(Extracted page text data)
________

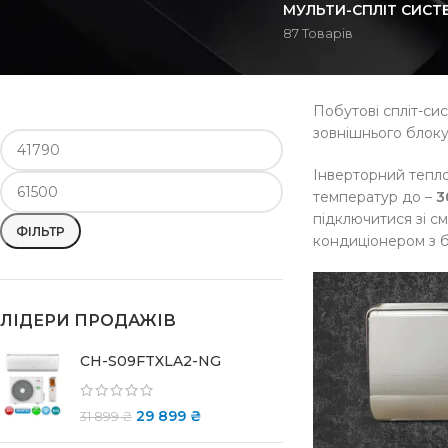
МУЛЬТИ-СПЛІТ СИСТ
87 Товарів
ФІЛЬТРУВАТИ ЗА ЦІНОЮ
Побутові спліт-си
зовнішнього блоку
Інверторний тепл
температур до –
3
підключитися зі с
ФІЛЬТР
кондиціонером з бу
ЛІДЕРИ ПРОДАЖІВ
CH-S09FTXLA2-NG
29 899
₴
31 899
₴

________

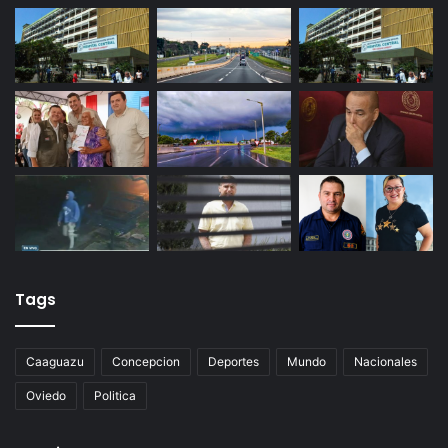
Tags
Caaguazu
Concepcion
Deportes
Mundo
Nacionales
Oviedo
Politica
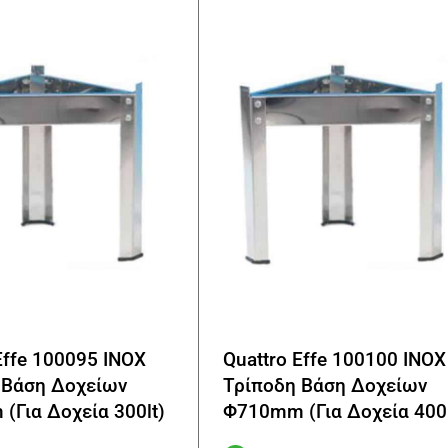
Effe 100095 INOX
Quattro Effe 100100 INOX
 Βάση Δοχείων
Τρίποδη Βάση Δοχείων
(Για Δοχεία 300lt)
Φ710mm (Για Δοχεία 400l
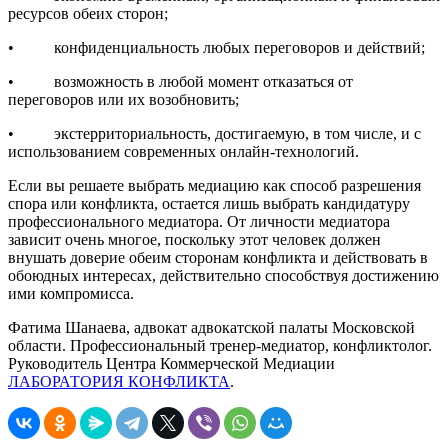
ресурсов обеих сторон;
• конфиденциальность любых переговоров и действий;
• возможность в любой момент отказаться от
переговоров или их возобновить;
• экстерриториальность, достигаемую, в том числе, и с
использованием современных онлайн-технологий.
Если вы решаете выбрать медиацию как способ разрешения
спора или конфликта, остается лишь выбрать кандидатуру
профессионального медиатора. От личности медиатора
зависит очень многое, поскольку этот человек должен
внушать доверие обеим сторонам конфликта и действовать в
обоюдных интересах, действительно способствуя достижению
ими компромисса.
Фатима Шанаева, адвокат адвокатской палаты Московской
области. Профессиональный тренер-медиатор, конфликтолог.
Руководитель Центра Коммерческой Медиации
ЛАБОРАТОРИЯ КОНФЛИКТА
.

________

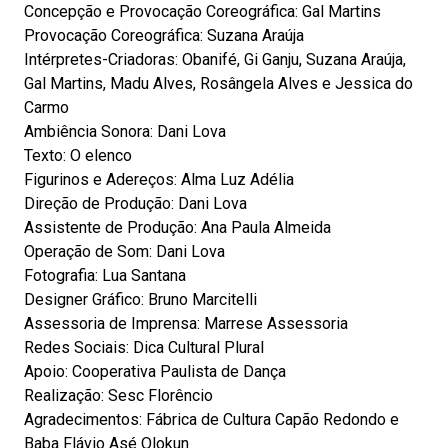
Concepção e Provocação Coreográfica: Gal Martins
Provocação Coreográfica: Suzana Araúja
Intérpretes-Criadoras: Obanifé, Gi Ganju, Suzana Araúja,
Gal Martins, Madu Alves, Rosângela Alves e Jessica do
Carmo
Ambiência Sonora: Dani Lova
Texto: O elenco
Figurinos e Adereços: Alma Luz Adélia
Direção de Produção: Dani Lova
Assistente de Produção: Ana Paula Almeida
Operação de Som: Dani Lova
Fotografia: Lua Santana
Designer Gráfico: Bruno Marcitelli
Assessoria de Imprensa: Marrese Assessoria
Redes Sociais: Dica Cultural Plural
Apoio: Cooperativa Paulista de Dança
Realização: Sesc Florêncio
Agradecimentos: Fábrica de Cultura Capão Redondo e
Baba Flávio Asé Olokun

________

• YOUR OBJECTIVE: Scan the lines above for "Intérpretes-Criadoras: Obanifé, Gi" and for "Baba Flávio Asé Olokun". Repeat exactly the line holding each of them and every line in between.

• OUTPUT FOR THIS EXERCISE:
Intérpretes-Criadoras: Obanifé, Gi Ganju, Suzana Araúja,
Gal Martins, Madu Alves, Rosângela Alves e Jessica do
Carmo
Ambiência Sonora: Dani Lova
Texto: O elenco
Figurinos e Adereços: Alma Luz Adélia
Direção de Produção: Dani Lova
Assistente de Produção: Ana Paula Almeida
Operação de Som: Dani Lova
Fotografia: Lua Santana
Designer Gráfico: Bruno Marcitelli
Assessoria de Imprensa: Marrese Assessoria
Redes Sociais: Dica Cultural Plural
Apoio: Cooperativa Paulista de Dança
Realização: Sesc Florêncio
Agradecimentos: Fábrica de Cultura Capão Redondo e
Baba Flávio Asé Olokun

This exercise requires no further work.